[Instructions for the task]: Could you return every record below exactly as it is written?

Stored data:

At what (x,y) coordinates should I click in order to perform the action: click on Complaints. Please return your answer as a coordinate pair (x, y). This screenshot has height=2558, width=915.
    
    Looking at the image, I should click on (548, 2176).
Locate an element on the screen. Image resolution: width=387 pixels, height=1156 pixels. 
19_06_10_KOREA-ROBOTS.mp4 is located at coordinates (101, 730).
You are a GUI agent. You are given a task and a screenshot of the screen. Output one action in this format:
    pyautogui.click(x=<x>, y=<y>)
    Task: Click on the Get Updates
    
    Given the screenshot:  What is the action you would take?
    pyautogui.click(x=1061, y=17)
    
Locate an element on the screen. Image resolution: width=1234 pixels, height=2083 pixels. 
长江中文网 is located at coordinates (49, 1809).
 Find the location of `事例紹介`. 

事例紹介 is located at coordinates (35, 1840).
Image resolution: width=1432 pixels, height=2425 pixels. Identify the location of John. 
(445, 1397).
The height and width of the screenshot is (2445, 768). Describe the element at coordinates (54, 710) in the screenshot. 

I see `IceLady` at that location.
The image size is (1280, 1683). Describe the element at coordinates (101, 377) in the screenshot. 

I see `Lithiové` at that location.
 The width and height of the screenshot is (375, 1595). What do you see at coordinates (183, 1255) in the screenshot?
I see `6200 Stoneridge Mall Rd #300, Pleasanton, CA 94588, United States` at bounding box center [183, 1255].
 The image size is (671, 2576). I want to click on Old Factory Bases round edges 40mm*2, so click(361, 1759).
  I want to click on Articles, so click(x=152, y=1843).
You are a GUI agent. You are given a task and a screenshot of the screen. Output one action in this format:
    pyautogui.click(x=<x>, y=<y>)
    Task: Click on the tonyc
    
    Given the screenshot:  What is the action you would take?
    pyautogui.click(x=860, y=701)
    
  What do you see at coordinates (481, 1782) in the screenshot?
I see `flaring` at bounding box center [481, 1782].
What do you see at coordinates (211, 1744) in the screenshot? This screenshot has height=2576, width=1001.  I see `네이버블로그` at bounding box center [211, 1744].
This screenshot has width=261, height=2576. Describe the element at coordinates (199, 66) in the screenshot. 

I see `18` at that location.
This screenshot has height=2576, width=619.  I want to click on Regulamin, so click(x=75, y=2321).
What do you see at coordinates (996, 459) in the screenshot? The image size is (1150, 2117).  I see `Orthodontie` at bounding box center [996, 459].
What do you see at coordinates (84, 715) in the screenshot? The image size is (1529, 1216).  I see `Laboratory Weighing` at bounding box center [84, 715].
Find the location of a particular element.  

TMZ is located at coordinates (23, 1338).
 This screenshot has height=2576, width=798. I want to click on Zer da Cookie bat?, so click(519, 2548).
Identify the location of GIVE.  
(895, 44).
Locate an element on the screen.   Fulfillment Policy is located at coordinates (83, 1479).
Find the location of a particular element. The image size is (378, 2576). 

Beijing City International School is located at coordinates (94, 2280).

[Exercise solution]:
At what (x,y) coordinates should I click in order to perform the action: click on Complaints. Please return your answer as a coordinate pair (x, y). This screenshot has height=2558, width=915.
    
    Looking at the image, I should click on (548, 2176).
Locate an element on the screen. Image resolution: width=387 pixels, height=1156 pixels. 
19_06_10_KOREA-ROBOTS.mp4 is located at coordinates (101, 730).
You are a GUI agent. You are given a task and a screenshot of the screen. Output one action in this format:
    pyautogui.click(x=<x>, y=<y>)
    Task: Click on the Get Updates
    
    Given the screenshot:  What is the action you would take?
    pyautogui.click(x=1061, y=17)
    
Locate an element on the screen. Image resolution: width=1234 pixels, height=2083 pixels. 
长江中文网 is located at coordinates (49, 1809).
 Find the location of `事例紹介`. 

事例紹介 is located at coordinates (35, 1840).
Image resolution: width=1432 pixels, height=2425 pixels. Identify the location of John. 
(445, 1397).
The height and width of the screenshot is (2445, 768). Describe the element at coordinates (54, 710) in the screenshot. 

I see `IceLady` at that location.
The image size is (1280, 1683). Describe the element at coordinates (101, 377) in the screenshot. 

I see `Lithiové` at that location.
 The width and height of the screenshot is (375, 1595). What do you see at coordinates (183, 1255) in the screenshot?
I see `6200 Stoneridge Mall Rd #300, Pleasanton, CA 94588, United States` at bounding box center [183, 1255].
 The image size is (671, 2576). I want to click on Old Factory Bases round edges 40mm*2, so click(361, 1759).
  I want to click on Articles, so click(x=152, y=1843).
You are a GUI agent. You are given a task and a screenshot of the screen. Output one action in this format:
    pyautogui.click(x=<x>, y=<y>)
    Task: Click on the tonyc
    
    Given the screenshot:  What is the action you would take?
    pyautogui.click(x=860, y=701)
    
  What do you see at coordinates (481, 1782) in the screenshot?
I see `flaring` at bounding box center [481, 1782].
What do you see at coordinates (211, 1744) in the screenshot? This screenshot has height=2576, width=1001.  I see `네이버블로그` at bounding box center [211, 1744].
This screenshot has width=261, height=2576. Describe the element at coordinates (199, 66) in the screenshot. 

I see `18` at that location.
This screenshot has height=2576, width=619.  I want to click on Regulamin, so click(x=75, y=2321).
What do you see at coordinates (996, 459) in the screenshot? The image size is (1150, 2117).  I see `Orthodontie` at bounding box center [996, 459].
What do you see at coordinates (84, 715) in the screenshot? The image size is (1529, 1216).  I see `Laboratory Weighing` at bounding box center [84, 715].
Find the location of a particular element.  

TMZ is located at coordinates (23, 1338).
 This screenshot has height=2576, width=798. I want to click on Zer da Cookie bat?, so click(519, 2548).
Identify the location of GIVE.  
(895, 44).
Locate an element on the screen.   Fulfillment Policy is located at coordinates (83, 1479).
Find the location of a particular element. The image size is (378, 2576). 

Beijing City International School is located at coordinates (94, 2280).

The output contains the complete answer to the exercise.